Mark Blumenthal | January 19, 2008
Topics: 2008 , ABC , Barack Obama , Exit Polls , Hillary Clinton , John Edwards , Jon Cohen , New Hampshire , The 2008 Race , Washington Post
Arguably, the election results that will get the least attention today involve the hand recount underway in New Hampshire at the request of Democratic candidate Dennis Kucinich. The results of the recount so far, as posted by the New Hampshire Secretary of State, show some minor discrepancies but nothing that would explain pre-election surveys over the final weekend of the campaign showing Barack Obama running ahead of Hillary Clinton.
In most cases, the minor glitches appear to involve uncounted write-in votes or minor clerical errors. As the Union Leader reported yesterday:
The widest variations so far were in Manchester's Ward 5. Vote counters there mistakenly transposed write-in votes for vice president as votes for presidential candidate. As a result, all major candidates lost votes. Kucinich lost three in the ward and has a total of 20 votes there. Hillary Clinton lost 64 with a new total of 619; John Edwards lost 38 and has 217 votes; Barack Obama lost 39 and has 365, and Bill Richardson lost seven, leaving him 39.
For those interested, Salon's Farhad Manjoo has a nice review of the various fraud theories and the evidence (or lack thereof) behind them. One possibly overlooked point is that New Hampshire uses no touchscreen voting machines. Every ballot cast there was cast on paper, although as Manjoo reports, four out of five of the ballots were counted with optical scan equipment: "The machines that read the ballots and the computers that count the ballots and report the results are made by a company notorious for shoddy practices: Diebold."
Those who have raised questions about the count have pointed to vote returns showing Barack Obama doing better in the minority of mostly rural precincts that counted the votes by hand, while Clinton did better where votes were counted by Diebold machines. The most likely explanation, as Manjoo puts it: "Those places simply vote differently." See his article for the details, or the analysis of past vote results by the Washington Post's Jennifer Agiesta and Jon Cohen.
What about exit poll results cited by Chris Matthews showing Obama ahead? The problem is that the numbers that Matthews saw were likely based on a "composite" estimate that melds exit poll tallies and pre-election polls. It would not be surprising if those results showed an advantage for Obama (I blogged about that issue on Election Day well before any results were available).
I had no access to the "end of day" exit poll tallies available to the network decision desks, but Manjoo went directly to the source:
Daniel Merkle, who heads ABC News' "decision desk" -- which was getting the exact same exit polling data that folks at NBC were getting -- told me that the numbers he was receiving during Election Day did not show a certain Obama win. Merkle said the data indicated "a very close race on the Democratic side," and "that's what it ended up being."

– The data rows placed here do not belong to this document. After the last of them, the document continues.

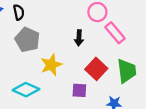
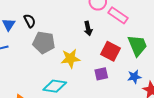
yellow star: (51, 65) -> (70, 58), turned 30

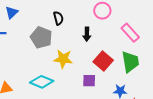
pink rectangle: (118, 15) -> (130, 33), moved
black semicircle: (30, 21) -> (58, 18), moved

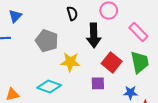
black semicircle: (58, 18) -> (72, 13), moved
black arrow: (87, 34) -> (94, 35), size x1.6

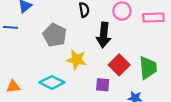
pink rectangle: (138, 32) -> (153, 18), moved, turned -54

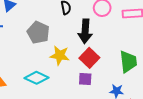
red square: (119, 65) -> (89, 58), moved

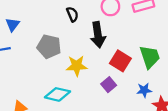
red square: (89, 58) -> (120, 61), moved
purple square: (85, 79) -> (109, 85), turned -32

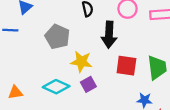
red square: (120, 61) -> (126, 66), turned -35
purple square: (109, 85) -> (88, 84), moved

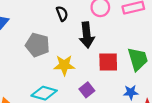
purple square: (88, 84) -> (87, 90), moved

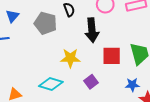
gray pentagon: (37, 45) -> (45, 23), moved

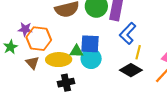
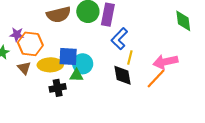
blue square: (90, 44) -> (68, 56), moved
green triangle: (76, 51) -> (76, 75), moved
black diamond: (131, 70) -> (122, 75), turned 50

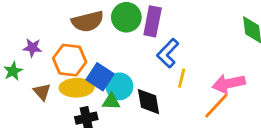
orange hexagon: (30, 44) -> (70, 60), moved
blue square: (68, 56) -> (100, 77), turned 30
black diamond: (122, 75) -> (148, 102), moved

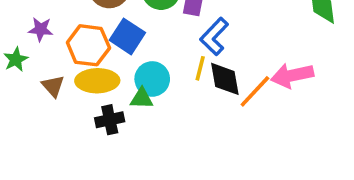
blue square: (100, 77) -> (127, 36), moved
yellow line: (182, 78) -> (200, 68), moved
black diamond: (148, 102) -> (225, 79), moved
orange line: (216, 106) -> (255, 91), moved

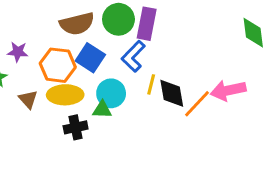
blue L-shape: (214, 36) -> (133, 56), moved

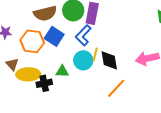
cyan circle: (111, 93) -> (83, 60), moved
yellow ellipse: (65, 95) -> (28, 74), moved
orange line: (197, 104) -> (116, 88), moved

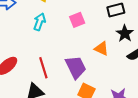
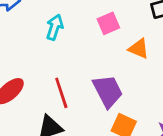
orange triangle: (101, 48) -> (139, 49), moved

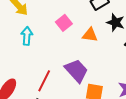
red line: (61, 93) -> (44, 81), turned 60

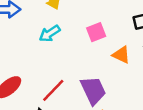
cyan arrow: (27, 36) -> (50, 34), turned -144

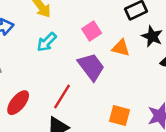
purple trapezoid: (93, 90) -> (91, 67), moved

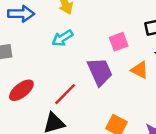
pink square: (92, 31) -> (119, 42), moved
orange triangle: (121, 48) -> (140, 70), moved

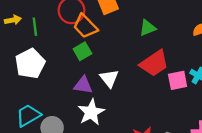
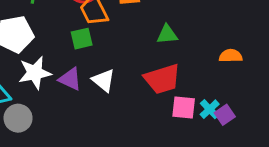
white triangle: (109, 78) -> (104, 80), turned -30
white star: (91, 112) -> (35, 73), moved

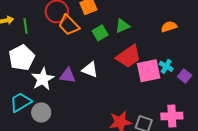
green square: (82, 39) -> (100, 33), moved
pink square: (184, 108) -> (149, 71), size x1.4
purple square: (225, 115) -> (185, 76), moved

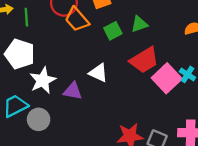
white pentagon: (22, 58) -> (20, 54), turned -30
pink square: (149, 71) -> (167, 78), turned -35
purple triangle: (68, 76) -> (73, 91), moved

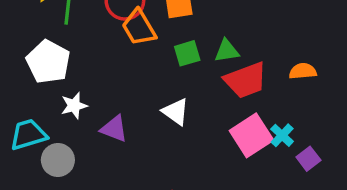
red trapezoid: (144, 60) -> (246, 80), moved
white triangle: (98, 73) -> (176, 112), moved
white star: (43, 80) -> (74, 106), size x0.7

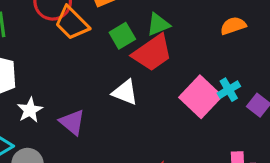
red trapezoid: (246, 80) -> (152, 53), moved
purple triangle: (114, 129) -> (72, 122), turned 32
cyan cross: (282, 135) -> (229, 90), turned 30

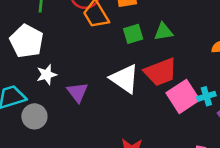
red trapezoid: (152, 53) -> (161, 72), moved
white triangle: (125, 92) -> (125, 79), size x1.4

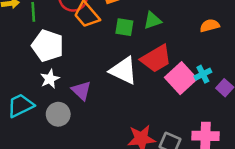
green square: (133, 34) -> (124, 27), turned 36
white pentagon: (27, 41) -> (48, 46), moved
gray circle: (34, 116) -> (58, 114), moved

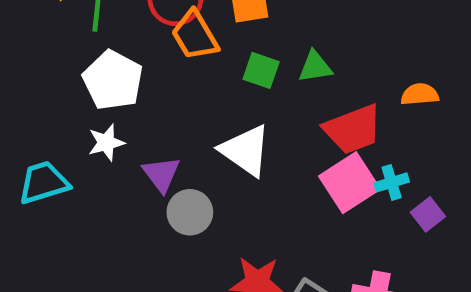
red trapezoid: (156, 59) -> (353, 129), moved
gray circle: (58, 114) -> (190, 212), moved

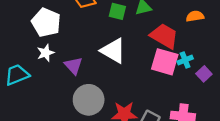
red trapezoid: (353, 129) -> (164, 36), turned -124
pink square: (350, 183) -> (165, 62), turned -36
gray circle: (190, 212) -> (89, 100), moved, size x1.4

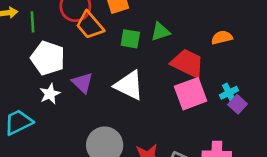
cyan cross: (185, 60) -> (229, 93), moved
pink square: (165, 62) -> (191, 94), turned -32
purple triangle: (73, 66) -> (82, 83), moved

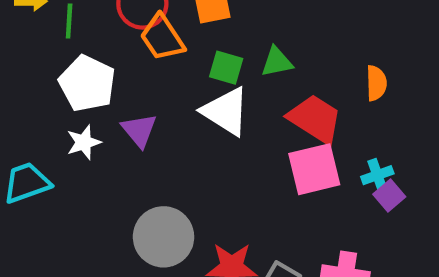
orange semicircle: (222, 37) -> (376, 83), turned 96
white triangle: (129, 85) -> (226, 111), moved

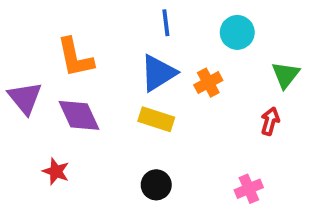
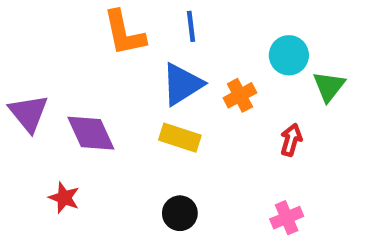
cyan circle: (237, 32) -> (289, 55), moved
orange L-shape: (75, 57) -> (124, 33), moved
red arrow: (270, 121) -> (291, 140), moved

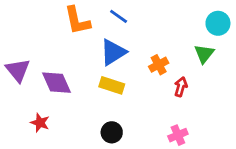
blue line: (191, 26) -> (119, 16), turned -48
cyan circle: (289, 55) -> (218, 23), moved
orange cross: (240, 95) -> (159, 65), moved

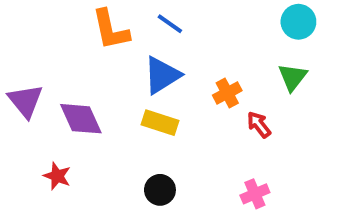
cyan circle: (218, 23) -> (298, 22), moved
red arrow: (181, 87) -> (259, 125), turned -54

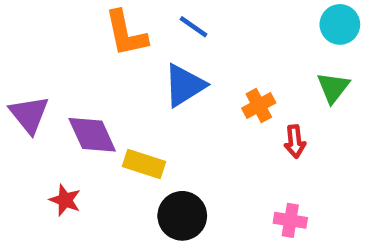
yellow rectangle: (160, 123) -> (144, 164), moved
red arrow: (259, 125) -> (295, 142), turned -148
black circle: (160, 190) -> (182, 216), size x1.4
pink cross: (255, 194) -> (290, 220), turned 32

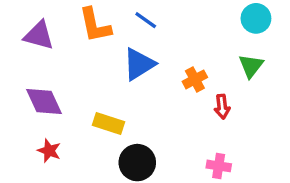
purple triangle: (29, 115) -> (39, 35), moved, turned -36
purple diamond: (92, 135) -> (44, 102), moved

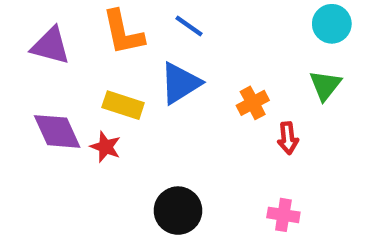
yellow rectangle: (108, 124) -> (123, 105), moved
red star: (49, 151) -> (105, 147), moved

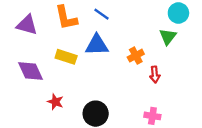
blue triangle: (180, 83) -> (97, 45), turned 30
green triangle: (325, 85) -> (168, 37), moved
red star: (105, 147) -> (55, 102), moved

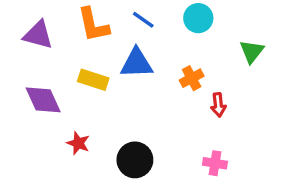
cyan circle: (178, 13) -> (198, 18), moved
green triangle: (168, 37) -> (252, 51), moved

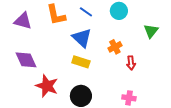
blue triangle: (137, 63) -> (82, 38), turned 45
yellow rectangle: (93, 80) -> (81, 62), moved
red star: (78, 143) -> (47, 86), size x1.6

"It was within a couple points," Merkle said. "When we're seeing an exit poll within a couple points, that's a close race." The exit poll numbers, he added, were a "surprise" compared to pre-election polls. "The exit poll was not showing an 8- to 10-point Obama lead. It was showing a close race."
Manjoo's piece is well worth reading in full, but he closes with a point made so well that I want to quote it in full:
Last night I had a long discussion with Brad Friedman, who runs the election-reform news Web site Brad Blog. Over and over, he said, "My biggest concern here is that 80 percent of the vote is uncounted by any human being." His request is simple and straightforward: "Why not count the damn votes?"
He's right. Why not count the votes?
And thanks to Kucinich, that's what will likely happen now. It will probably take some time; weeks, if not months. But soon, we'll know what happened.
But as many voting-reform experts have argued, manually counting the votes should be a routine in any race. There are logistical reasons why it would be impractical to hand count every vote in every election. But if we're going to use machines -- optical-scan machines that use paper ballots, that is; touch-screen machines everywhere ought to be burned -- we should, at least, conduct a randomized, accountant-approved audit of ballots.
In other words, after every election, officials should randomly count some number of ballots to double-check the machines' results. It is amazing that this is not a standard procedure across the country; it is a disgrace that election officials aren't rushing to implement such procedures now.
I couldn't agree more. Exit polls are extremely useful to those of us that want to understand who voted and the meaning of election outcomes, but they are a terrible way to verify the vote count. Random, hand-count audits coupled with optical scan voting would help raise everyone's confidence in the integrity of our elections. Without regular, independent, random audits, these perennial conspiracy theories will continue.